Project breakdown: Asana data archiver, Part 1

My assignment was to get the team’s Asana data off of the Asana platform, as the company set a hard date for closing their enterprise account. Since I had done a similar project like this before in Python, and some developers in teams that I interact with also use Python, I chose to use Python for this project.

I am still working on getting permission from my employer to release the project to the public, so the code examples below are my own work not copied from that project.

My approach was as follows:

  1. Read the API documentation for the target server
  2. Model outgoing and incoming data by recording calls to and from the API server
  3. Use a mocking tool to capture network requests during tests
  4. Build iterators that together can assemble the entire structure of a user’s Asana account

Mirroring the API models is very important for creating a test system that is free of making actual API calls (no API rate limiting there, no test/real data modified on remote servers, no risk of a test failing because of connectivity/firewall issues).

Data models

Asana’s data is structured like so:

  • Organization
    • Teams
      • Projects
        • Tasks
          • File attachments
          • Stories (comments and things like task description updates)

Caveats

There were some caveats that I discovered while making my way through the API and tesing functionality, which I’ll list first:

Asana has split each resource (organizations, teams, projects, tasks, attachments, stories) into separate API paths, but in doing so, neglected to leave indicators or references to the presense of sub-resources in the top-level resource.

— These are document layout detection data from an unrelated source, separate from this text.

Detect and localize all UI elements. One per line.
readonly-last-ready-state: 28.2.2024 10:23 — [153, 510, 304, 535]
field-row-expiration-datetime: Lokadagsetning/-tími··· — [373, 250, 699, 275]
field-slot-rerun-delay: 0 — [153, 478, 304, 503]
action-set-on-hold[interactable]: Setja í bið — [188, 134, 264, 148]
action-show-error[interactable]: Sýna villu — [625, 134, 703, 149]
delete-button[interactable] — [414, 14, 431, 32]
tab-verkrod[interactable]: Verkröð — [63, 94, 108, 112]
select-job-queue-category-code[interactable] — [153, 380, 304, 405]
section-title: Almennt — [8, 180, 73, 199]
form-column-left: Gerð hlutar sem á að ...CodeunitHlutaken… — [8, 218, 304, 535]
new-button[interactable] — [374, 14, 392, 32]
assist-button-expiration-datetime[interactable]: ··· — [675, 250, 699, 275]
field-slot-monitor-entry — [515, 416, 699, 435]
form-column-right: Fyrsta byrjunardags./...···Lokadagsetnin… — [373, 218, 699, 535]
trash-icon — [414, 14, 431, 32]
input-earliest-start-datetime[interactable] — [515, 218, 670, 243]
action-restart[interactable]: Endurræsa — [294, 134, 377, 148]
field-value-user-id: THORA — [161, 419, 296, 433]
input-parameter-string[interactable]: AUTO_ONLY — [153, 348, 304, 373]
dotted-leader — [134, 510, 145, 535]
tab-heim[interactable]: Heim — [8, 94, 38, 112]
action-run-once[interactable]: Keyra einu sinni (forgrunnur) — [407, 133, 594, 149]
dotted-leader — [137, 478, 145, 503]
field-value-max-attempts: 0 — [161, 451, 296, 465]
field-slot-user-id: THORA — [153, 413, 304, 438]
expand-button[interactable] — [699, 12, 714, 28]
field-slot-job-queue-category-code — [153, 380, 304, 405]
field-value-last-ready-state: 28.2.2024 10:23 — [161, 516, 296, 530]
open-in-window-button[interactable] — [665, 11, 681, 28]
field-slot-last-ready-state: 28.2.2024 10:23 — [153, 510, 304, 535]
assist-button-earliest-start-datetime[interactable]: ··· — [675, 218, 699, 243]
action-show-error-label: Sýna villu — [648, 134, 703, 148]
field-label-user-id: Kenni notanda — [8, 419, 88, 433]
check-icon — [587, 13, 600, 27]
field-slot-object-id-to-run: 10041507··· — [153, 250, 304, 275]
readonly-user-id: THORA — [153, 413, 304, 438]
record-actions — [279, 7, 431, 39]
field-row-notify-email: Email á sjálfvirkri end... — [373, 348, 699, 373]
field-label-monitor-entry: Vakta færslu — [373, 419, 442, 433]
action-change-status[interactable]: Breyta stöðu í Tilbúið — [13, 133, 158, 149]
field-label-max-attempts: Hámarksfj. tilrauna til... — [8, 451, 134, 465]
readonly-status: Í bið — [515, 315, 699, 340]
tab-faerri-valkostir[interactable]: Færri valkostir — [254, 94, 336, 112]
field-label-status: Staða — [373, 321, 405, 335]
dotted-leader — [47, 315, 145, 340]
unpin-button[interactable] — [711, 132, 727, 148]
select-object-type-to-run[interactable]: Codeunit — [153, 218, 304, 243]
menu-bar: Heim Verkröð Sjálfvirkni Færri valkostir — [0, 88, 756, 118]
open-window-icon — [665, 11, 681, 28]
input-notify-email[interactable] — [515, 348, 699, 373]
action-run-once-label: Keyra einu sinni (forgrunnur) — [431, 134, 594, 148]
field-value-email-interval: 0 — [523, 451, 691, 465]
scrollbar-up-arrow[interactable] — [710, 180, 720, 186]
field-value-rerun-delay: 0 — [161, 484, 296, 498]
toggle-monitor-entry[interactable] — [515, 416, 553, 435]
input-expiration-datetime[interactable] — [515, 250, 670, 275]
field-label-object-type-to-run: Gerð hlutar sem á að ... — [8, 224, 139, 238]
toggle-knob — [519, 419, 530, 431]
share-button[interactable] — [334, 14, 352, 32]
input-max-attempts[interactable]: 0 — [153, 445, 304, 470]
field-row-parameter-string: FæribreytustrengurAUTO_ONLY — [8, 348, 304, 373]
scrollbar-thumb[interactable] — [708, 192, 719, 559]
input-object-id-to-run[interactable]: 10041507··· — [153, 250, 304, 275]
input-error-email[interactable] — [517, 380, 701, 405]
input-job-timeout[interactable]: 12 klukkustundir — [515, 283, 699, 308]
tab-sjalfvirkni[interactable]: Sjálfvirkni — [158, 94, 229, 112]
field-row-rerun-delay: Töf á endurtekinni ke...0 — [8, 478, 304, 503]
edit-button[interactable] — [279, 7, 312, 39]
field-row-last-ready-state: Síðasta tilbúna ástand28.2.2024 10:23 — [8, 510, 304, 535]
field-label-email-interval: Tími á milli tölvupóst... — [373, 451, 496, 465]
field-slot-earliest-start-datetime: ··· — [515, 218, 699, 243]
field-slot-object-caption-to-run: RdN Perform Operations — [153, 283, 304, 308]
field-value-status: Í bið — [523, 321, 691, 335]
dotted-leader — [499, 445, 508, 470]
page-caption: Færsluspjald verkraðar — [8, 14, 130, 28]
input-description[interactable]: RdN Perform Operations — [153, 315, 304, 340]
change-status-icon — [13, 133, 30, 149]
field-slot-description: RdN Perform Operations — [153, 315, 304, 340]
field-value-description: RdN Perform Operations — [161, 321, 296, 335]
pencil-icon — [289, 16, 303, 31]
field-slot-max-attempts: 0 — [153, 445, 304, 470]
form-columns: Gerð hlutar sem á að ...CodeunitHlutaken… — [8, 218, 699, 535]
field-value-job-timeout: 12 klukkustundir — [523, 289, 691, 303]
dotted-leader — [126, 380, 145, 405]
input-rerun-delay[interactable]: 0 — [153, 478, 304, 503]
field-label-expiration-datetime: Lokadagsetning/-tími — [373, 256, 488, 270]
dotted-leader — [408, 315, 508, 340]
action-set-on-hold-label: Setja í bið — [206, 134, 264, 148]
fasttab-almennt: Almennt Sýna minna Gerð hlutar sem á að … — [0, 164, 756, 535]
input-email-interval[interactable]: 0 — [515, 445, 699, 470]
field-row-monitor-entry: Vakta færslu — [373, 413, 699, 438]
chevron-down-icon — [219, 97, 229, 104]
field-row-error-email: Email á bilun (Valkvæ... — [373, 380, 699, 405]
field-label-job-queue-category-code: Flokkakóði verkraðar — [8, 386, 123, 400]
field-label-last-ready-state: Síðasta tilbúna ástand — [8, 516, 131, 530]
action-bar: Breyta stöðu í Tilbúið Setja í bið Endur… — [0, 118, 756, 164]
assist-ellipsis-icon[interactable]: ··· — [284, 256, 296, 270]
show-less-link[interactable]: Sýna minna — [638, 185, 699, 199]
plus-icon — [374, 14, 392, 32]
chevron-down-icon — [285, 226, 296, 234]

It is not possible to know, for example, if an organization has any teams by polling the organization resource itself. I need to poll the teams endpoint using the organization ID as an identifier.

Likewise it is not possible to know if a task has any file attachments by polling only the /tasks endpoint; I have to call the file attachments endpoint with the task ID to see if there are any attachments. Even after learning whether a task has endpoint, by querying the attachments endpoint with the task ID, I then had to make a third API call to download the file using the link provided in the second API call.

The demands of creating a complete picture of an organization’s total teams, projects, tasks, etc, via API, increase exponentially, and results in excessive API calls. Asana have rate-limited client API calls, which they could probably relax if they hadn’t designed an API that required so many API calls just to discover and retrieve related resources.

I think it would make things easier if each resource contained information about what resources are related to it. For example, a response to querying an organization should, in addition to organization metadata, also include the IDs of associated teams; querying teams should also return metadata that includes the associated projects; and so forth. Querying a task should also include URIs for related file attachments, to cut down the number of API calls required.

User Model

I started with the user’s own “user” model. It also contains the user’s organization ID, which makes for a good starting point for making queries. Organizations are simply enterprise-level workspaces. I got the user model from Asana’s official documentation:

# Request
curl -H "Authorization: Bearer " \
https://app.asana.com/api/1.0/users/5678

# Response
HTTP/1.1 200
{
  "data": {
    "workspaces": [
      {
        "id": 1337,
        "name": "My Favorite Workspace"
      },
      "~..."
    ],
    "id": 5678,
    "name": "Greg Sanchez",
    "email": "gsanchez@example.com"
  }
}

From this I built a small test class method (part of the test class that describes tests) that creates a fake API response from querying that path:

def gen_fake_user_response(self):
    # Based on data model described here: 
    # https://asana.com/developers/api-reference/users
    return {
        "data": {
            "workspaces": [
                {
                    "id": 1337,
                    "name": "My Favorite Workspace"
                },
            ],
            "id": 5678,
            "name": "Greg Sanchez",
            "email": "gsanchez@example.com"
        }
    }

However, returning dynamic data will be more interesting, and will better reflect iterating through any number of records. My other methods which consume this test data will then be forced to support dynamic data. For this I like to use the Faker library, which has a nice selection of methods for generating fake data:

Randint is a built-in python library for generating random numbers.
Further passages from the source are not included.